Seine wahren Fähigkeiten werden ausgerechnet zum Weihnachtsfest 1958 in Anspruch genommen, als Withers von seinem Chef damit beauftragt wird, das Sicherheitsteam um den demokratischen Senator und vermutlich zukünftigen Präsident Joe Keneally mit seiner Frau Madeleine bei ihrem Besuch in der Stadt zu unterstützen. Vor allem Keneallys Frau soll Withers im Auge behalten. Seinen Job erledigt Withers zur vollen Zufriedenheit der Keneallys, denn als mit dem heruntergekommenen Schriftsteller Sean McGuire ein ehemaliger Geliebter der wohl zukünftigen First Lady im betrunkenen Zustand Randale macht, glättet Withers souverän die Wogen und nimmt sich auf Madeleines Wunsch anschließend des verschuldeten Beatnik-Poeten an. Withers bemerkt allerdings auch Spannungen zwischen Joe Keneally und seiner Frau. Kein Wunder, wenn in der Mitte der Gesellschaft noch eine attraktive, üppig ausgestattete blonde Schwedin namens Marta Marlund weilt, die offenbar eine Affäre mit dem Senator unterhält.

„Marta Marlund war die Art Frau, die andere Frauen wütend macht, wenn sie nur einen Raum betritt. Doch damit gab sich Marta nicht zufrieden. Sie füllte dazu noch den Raum um sich herum mit einer bedrohlichen Sexualität. Da gab es keine Maske, keine Kompromisse. Marta lag immer im Bett. An diesem Abend ganz besonders. Sie trug ein silberfarbenes Kleid, das aussah, als könnte es an ihrem Körper so leicht heruntergleiten wie Regen. Wenn sie sich vorbeugte, was sie oft tat – bewusst und schamlos in einer Parodie von Sinnlichkeit, die deswegen jedoch nicht weniger sinnlich war -, schienen ihre Brüste hervorzuquellen wie Milch.“ (S. 172)

Der Senator benutzt Withers, um seinem Betthäschen den Laufpass zu geben, schließlich gibt es noch andere Frauen zu vögeln. Als die Schwedin tot in ihrem Bett aufgefunden wird, sieht es zunächst nach einem Selbstmord aus, verursacht durch eine tödliche Mischung aus Wodka und Barbituraten. Withers weiß allerdings bald, dass Marta ermordet worden ist, und schon befindet sich der ausgediente CIA-Agent im vertrauten Spiel der Geheimdienste und Verschwörungen wieder…

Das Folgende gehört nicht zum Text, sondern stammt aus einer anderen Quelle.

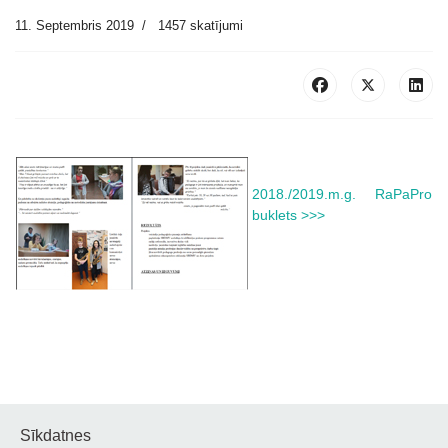
11. Septembris 2019
1457 skatījumi
2018./2019.m.g. RaPaPro
buklets >>>
Sīkdatnes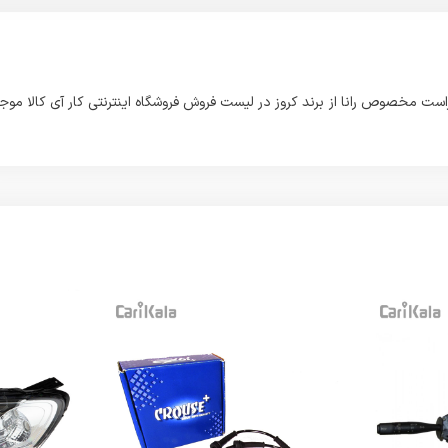
ت مخصوص رانا از برند کروز در لیست فروش فروشگاه اینترنتی کار آی کالا موج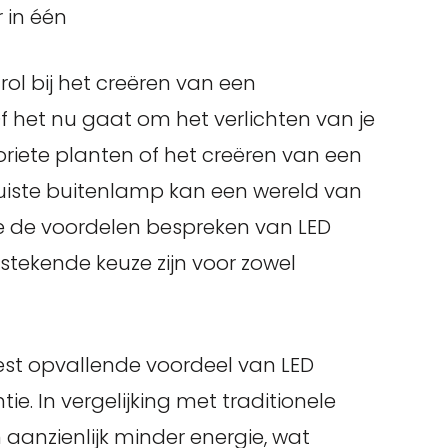
r in één
rol bij het creëren van een
f het nu gaat om het verlichten van je
oriete planten of het creëren van een
 juiste buitenlamp kan een wereld van
 we de voordelen bespreken van LED
tekende keuze zijn voor zowel
eest opvallende voordeel van LED
ie. In vergelijking met traditionele
aanzienlijk minder energie, wat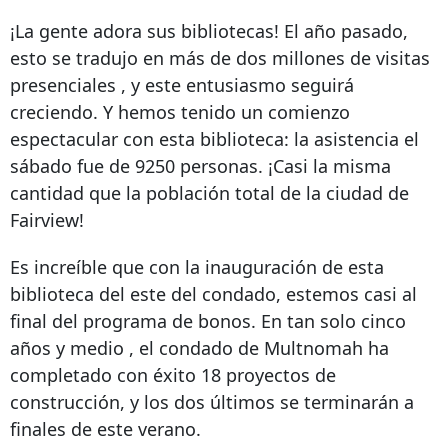
¡La gente adora sus bibliotecas! El año pasado,
esto se tradujo en
más de dos millones de visitas
presenciales
, y este entusiasmo seguirá
creciendo. Y hemos tenido un comienzo
espectacular con esta biblioteca: la asistencia el
sábado fue de 9250 personas. ¡Casi la misma
cantidad que la población total de la ciudad de
Fairview!
Es increíble que con la inauguración de esta
biblioteca del este del condado, estemos casi al
final del programa de bonos. En tan solo
cinco
años y medio
, el condado de Multnomah ha
completado con éxito
18
proyectos de
construcción, y los dos últimos se terminarán a
finales de este verano.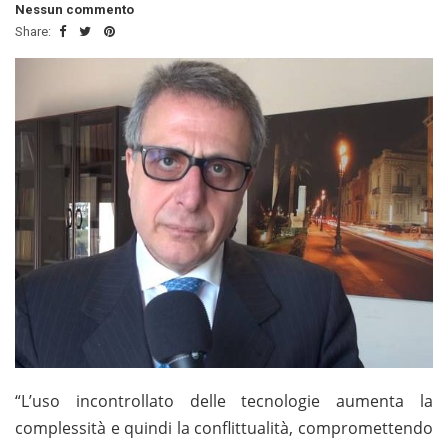
Nessun commento
Share:
“L’uso incontrollato delle tecnologie aumenta la
complessità e quindi la conflittualità, compromettendo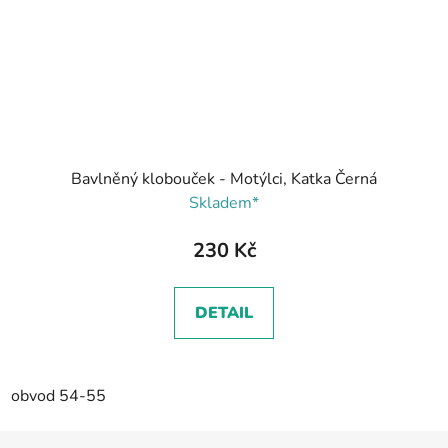
Bavlněný klobouček - Motýlci, Katka Černá
Skladem*
230 Kč
DETAIL
obvod 54-55
Z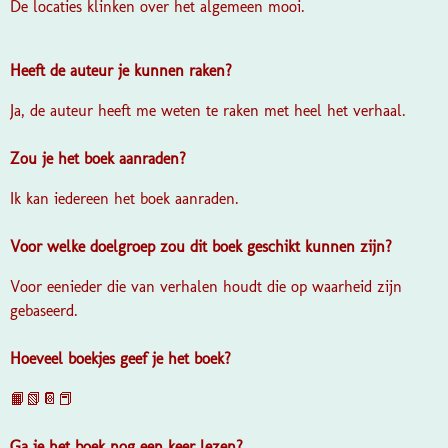
De locaties klinken over het algemeen mooi.
Heeft de auteur je kunnen raken?
Ja, de auteur heeft me weten te raken met heel het verhaal.
Zou je het boek aanraden?
Ik kan iedereen het boek aanraden.
Voor welke doelgroep zou dit boek geschikt kunnen zijn?
Voor eenieder die van verhalen houdt die op waarheid zijn
gebaseerd.
Hoeveel boekjes geef je het boek?
📙📗📔📕
Ga je het boek nog een keer lezen?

Don Winslow seinen Thriller „Manhattan“ nicht ohne Grund ins Jahr 1958 verlegt, keine drei Jahre, bevor John F. Kennedy als 35. Präsident der Vereinigten Staaten von Amerika vereidigt wurde. Es fällt nämlich nicht schwer, den demokratischen Senator Joe Keneally in seinem Buch als literarisches Ego von Kennedy zu identifizieren, der für seine Affären bekannt gewesen ist, und auch die getötete Marta Marlund ist unschwer als Marilyn Monroe auszumachen. Von dem Tod des schwedischen Busenwunders und Keneallys Geliebten ausgehend entwickelt Winslow einen rasant inszenierten Spionage-Plot, der voller authentischer Beschreibungen des damaligen New York ist, voller Liebe für den Broadway und den Jazz, für die Clubs, Bars und Restaurants. Auch wenn „Manhattan“ noch nicht die literarische Klasse späterer Meisterwerke wie „Zeit des Zorns“ und „Tage der Toten“ aufweist, ist Winslow doch ein packender, mit bissigem Humor durchsetzter Thriller gelungen, der die lebendige, aber auch düstere Atmosphäre der damaligen Zeit unter FBI-Chef Hoover einfängt, der bei allen politischen Machern nach zur Erpressung tauglichen Sex-Geschichten gierte. „Manhattan“ darf aber auch als Hommage an Raymond Chandler und Dashiell Hammett verstanden werden, denn Walter Withers ist ein Hardboiled-Privatdetektiv par excellence.